Michel Butel, écrivain, fondateur de plusieurs journaux, dont le quotidien "l'Imprévu" qui dura onze jours, était-il situationniste ? C'était avant tout un électron libre. Il est mort en 2018. Dans le film "Notre Monde", de Thomas Lacoste, il exposait son idéal d'une presse libre.

Les médias : de purs salopards

« Pensez que, avec le peu d’expérience, mais ça fait quand même 50 ans que je côtoie les dirigeants d’à peu près toutes les grandes institutions médiatiques et culturelles de France : elles sont dirigées par de purs salopards qui ont en commun au moins une chose avec les autres détenteurs de l’argent, c’est les principes. C’est-à-dire que ces grandes institutions criminelles de gauche sont dirigées par des gens qui pourraient diriger des banques – et qui d’ailleurs en viennent très souvent maintenant –, les grandes administrations de l’État, etc. C’est à peu près la même chose, ils utilisent les mêmes moyens. Un : pour créer, en fait détruire ; et deux : pour nous convaincre sans arrêt que plus rien n’est possible, que le monde à créer, c’est une pure folie d’imaginer ça. Comme s’ils instruisaient leurs enfants, chaque matin, qu’ils ont vraiment mal fait de les mettre au monde et que ça va se terminer bientôt cette partie de cauchemar. Et puis ils nous disent que la presse, elle n’est plus possible, le cinéma ce n’est plus possible, etc. »
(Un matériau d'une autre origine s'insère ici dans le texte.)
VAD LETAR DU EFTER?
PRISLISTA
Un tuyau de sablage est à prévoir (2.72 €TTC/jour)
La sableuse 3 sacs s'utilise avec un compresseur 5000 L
Les journalistes : des commères

« Des journaux paraissent, ce ne sont pas des écrivains ou des artistes qui les écrivent, ce sont des commères, on appelle ça des journalistes. D’ailleurs la plupart du temps, ce sont des gens qui ne font pas un métier, mais qui font œuvre de servilité, de docilité, de soumission à l’argent, à tous les pouvoirs que l’on exècre, et dont ils devraient nous aider à nous débarrasser. »

Qu’opposer à cet argent vraiment criminel ?
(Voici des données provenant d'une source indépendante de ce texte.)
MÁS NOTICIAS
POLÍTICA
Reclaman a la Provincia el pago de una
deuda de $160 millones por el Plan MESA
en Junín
« Je crois que les mesures à prendre sont très simples : écarter tout ce qui est nuisible. Et dans le monde de la presse, comme dans le monde de l’art, comme dans le monde de la politique, première mesure pratique : que tous ceux qui ont de l’argent, avec de bonnes et de mauvaises intentions (mais comme dans le monde de l’art et dans le monde de la politique, avoir de très bonnes intentions, c’est en avoir de très mauvaises), qu’ils s’en aillent, qu’ils laissent les personnes qui veulent faire des journaux, les faire sans argent, sans amis (sans amis en politique, comme dans l’art, c’est sans faux amis), qu’ils nous laissent tranquilles. »
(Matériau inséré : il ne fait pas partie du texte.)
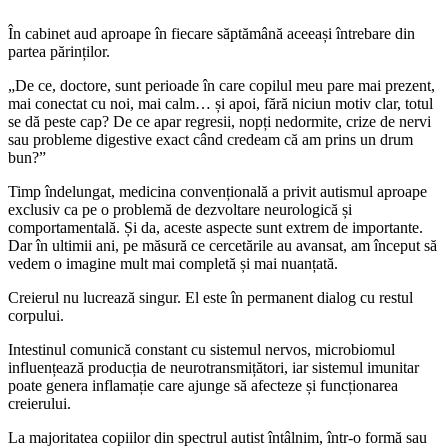
În cabinet aud aproape în fiecare săptămână aceeași întrebare din
partea părinților.
„De ce, doctore, sunt perioade în care copilul meu pare mai prezent,
mai conectat cu noi, mai calm… și apoi, fără niciun motiv clar, totul
se dă peste cap? De ce apar regresii, nopți nedormite, crize de nervi
sau probleme digestive exact când credeam că am prins un drum
bun?”
Timp îndelungat, medicina convențională a privit autismul aproape
exclusiv ca pe o problemă de dezvoltare neurologică și
comportamentală. Și da, aceste aspecte sunt extrem de importante.
Dar în ultimii ani, pe măsură ce cercetările au avansat, am început să
vedem o imagine mult mai completă și mai nuanțată.
Creierul nu lucrează singur. El este în permanent dialog cu restul
corpului.
Intestinul comunică constant cu sistemul nervos, microbiomul
influențează producția de neurotransmițători, iar sistemul imunitar
poate genera inflamație care ajunge să afecteze și funcționarea
creierului.
La majoritatea copiilor din spectrul autist întâlnim, într-o formă sau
La voix des événements vrais, qui se passent sur Terre

« Et toutes les petites communautés, toutes les bandes singulières vont de nouveau vivre un moment de grâce et vont pouvoir envoyer aux uns et aux autres, à toutes les autres personnes humaines présentes sur Terre, des journaux, qui seront autant de courriers intimes que l’on trouvera dans des kiosques, dans d’autres magasins, comme on trouve ces courriers dans nos boîtes aux lettres, ou comme on les trouvait encore naguère. Et peut-être qu’à ce moment-là, on entendrait à nouveau la voix, qui a juste besoin d’un haut-parleur, la voix des événements vrais, qui se passent sur Terre, et qui n’ont rien à voir en général avec ce que l’on croit important. »

Extraits de Notre Monde, film de Michel Butel, choisis par Le Média en 4-4-2.